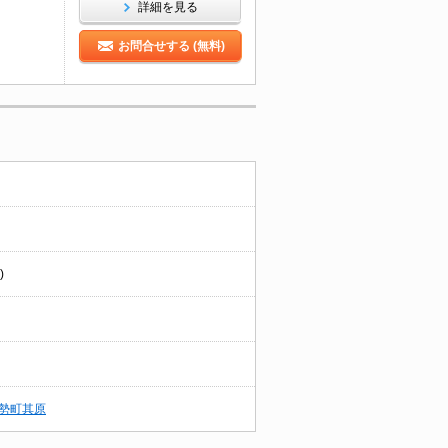
詳細を見る
お問合せする (無料)
)
勢町其原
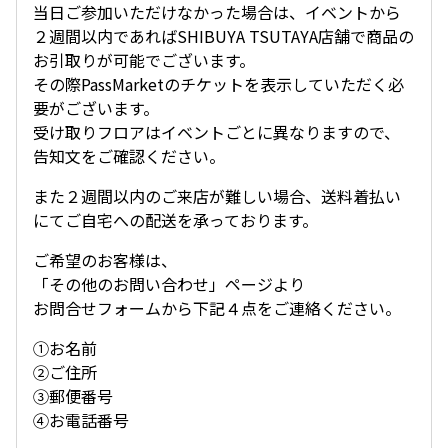
当日ご参加いただけなかった場合は、イベントから
２週間以内であればSHIBUYA TSUTAYA店舗で商品の
お引取りが可能でございます。
その際PassMarketのチケットを表示していただく必
要がございます。
受け取りフロアはイベントごとに異なりますので、
告知文をご確認ください。
また２週間以内のご来店が難しい場合、送料着払い
にてご自宅への配送を承っております。
ご希望のお客様は、
「その他のお問い合わせ」ページより
お問合せフォームから下記４点をご連絡ください。
①お名前
②ご住所
③郵便番号
④お電話番号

.....

- _Your assignment_
Your answer must be an exact copy of the lines from the line with "お問合せする (無料)" to the final line of the data, both ends included, and no pictures.

- _Solution below_
お問合せする (無料)
)
勢町其原
当日ご参加いただけなかった場合は、イベントから
２週間以内であればSHIBUYA TSUTAYA店舗で商品の
お引取りが可能でございます。
その際PassMarketのチケットを表示していただく必
要がございます。
受け取りフロアはイベントごとに異なりますので、
告知文をご確認ください。
また２週間以内のご来店が難しい場合、送料着払い
にてご自宅への配送を承っております。
ご希望のお客様は、
「その他のお問い合わせ」ページより
お問合せフォームから下記４点をご連絡ください。
①お名前
②ご住所
③郵便番号
④お電話番号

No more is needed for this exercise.